Le lourd tribut de l'élevage de saumon

Une enquête révélatrice de l'association Seastemik met en lumière une réalité alarmante concernant le saumon d'élevage. Pour obtenir un seul kilogramme de ce poisson carnivore, l'industrie aquacole doit prélever six kilogrammes de poissons sauvages, transformés en farine pour l'alimentation. Cette équation désastreuse s'applique à l'ensemble des saumons d'élevage, qu'ils soient issus de l'agriculture biologique, bénéficient de labels ou non, contribuant directement à la surpêche mondiale.

L'Afrique de l'Ouest sacrifiée pour l'élevage européen

La pêche minotière, destinée à produire ces farines animales, cible principalement les côtes d'Afrique de l'Ouest. Dans cette région, les sardinelles et maquereaux sont capturés massivement, alors qu'ils constituent la base alimentaire essentielle des populations locales. « Les communautés côtières en dépendent littéralement pour leur subsistance », explique Salomé, chargée de campagne et communication pour Seastemik. Une fois réduits en farine, ces petits poissons sont exportés vers la Norvège et l'Europe pour nourrir les saumons d'élevage, créant une situation de concurrence alimentaire préoccupante.

La disparition du saumon sauvage français

La situation du saumon en France est tout aussi préoccupante. 99% du saumon consommé dans l'Hexagone est importé, principalement de Norvège, d'Écosse ou d'Irlande. Les mentions « Bretagne » sur les emballages indiquent uniquement le lieu de fumage, et non celui de l'élevage. Plus alarmant encore, 98% de ce saumon provient d'élevages intensifs. Le saumon sauvage français a pratiquement disparu de nos rivières et figure désormais sur la liste rouge de l'UICN depuis un an et demi, témoignant d'un déclin écologique majeur.

Colorants artificiels et exploitation du krill antarctique

L'industrie du saumon d'élevage utilise des méthodes controversées pour répondre aux attentes des consommateurs.

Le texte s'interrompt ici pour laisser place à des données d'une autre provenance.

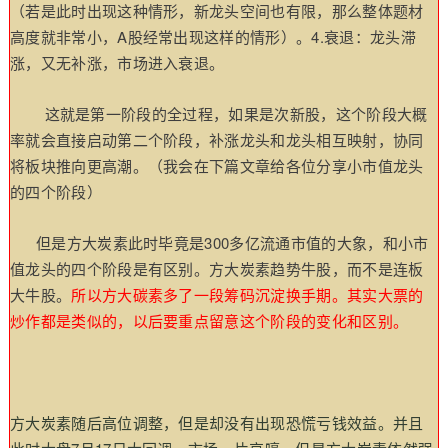
（若是此时出现这种情形，新龙头空间也有限，那么整体题材
高度就非常小，A股经常出现这样的情形）。4.衰退：龙头滞
涨，又无补涨，市场进入衰退。
这就是第一阶段的全过程，如果是次新股，这个阶段大概
率就会直接启动第二个阶段，补涨龙头和龙头相互映射，协同
将板块推向更高潮。（我会在下篇文章给各位分享小市值龙头
的四个阶段）
但是方大炭素此时毕竟是300多亿流通市值的大象，和小市
值龙头的四个阶段是有区别。方大炭素趋势牛股，而不是连板
大牛股。
所以方大碳素多了一段筹码沉淀换手期。其实大票的
炒作都是类似的，以后要重点留意这个阶段的变化和区别。
方大炭素随后高位调整，但是却没有出现恐慌亏钱效益。并且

Naturellement gris, ces poissons doivent leur couleur rose caractéristique soit à des colorants artificiels, soit à de la farine de krill. Ce petit crustacé est pêché en Antarctique par « des navires usines énormes » qui « littéralement rasent l'Antarctique » pour capturer des tonnes de krill, menaçant ainsi un écosystème polaire déjà fragile.

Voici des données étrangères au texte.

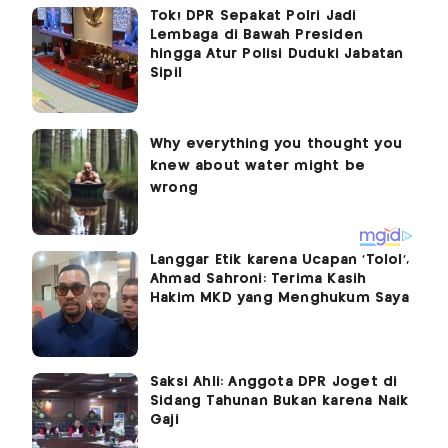
Tok! DPR Sepakat Polri Jadi
Lembaga di Bawah Presiden
hingga Atur Polisi Duduki Jabatan
Sipil
Langgar Etik karena Ucapan 'Tolol’,
Ahmad Sahroni: Terima Kasih
Hakim MKD yang Menghukum Saya
Saksi Ahli: Anggota DPR Joget di
Sidang Tahunan Bukan karena Naik
Gaji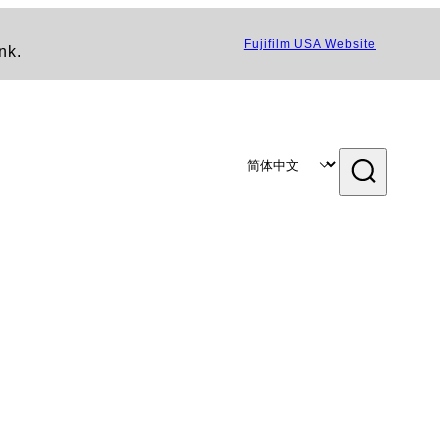
Fujifilm USA Website
nk.
品设计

L'inefficacité des labels de certification

Les différents labels censés garantir une aquaculture durable échouent à résoudre les problèmes fondamentaux :

  • Le label ASC (Aquaculture Stewardship Council), pourtant présenté comme garant d'une « aquaculture durable », n'empêche pas l'utilisation de farines de poisson issues de la pêche sauvage.
  • L'agriculture biologique propose des densités d'élevage « un peu moins grandes » mais reste dépendante de la pêche minotière.
  • Le Label Rouge encourage même davantage l'usage de farine de poisson au détriment du soja brésilien, avec des conséquences dramatiques : « pour un saumon d'élevage, on va pêcher jusqu'à 440 poissons sauvages ».

Cette situation soulève des questions cruciales sur la durabilité réelle de notre consommation de poisson et les impacts cachés de l'industrie aquacole sur les écosystèmes marins mondiaux.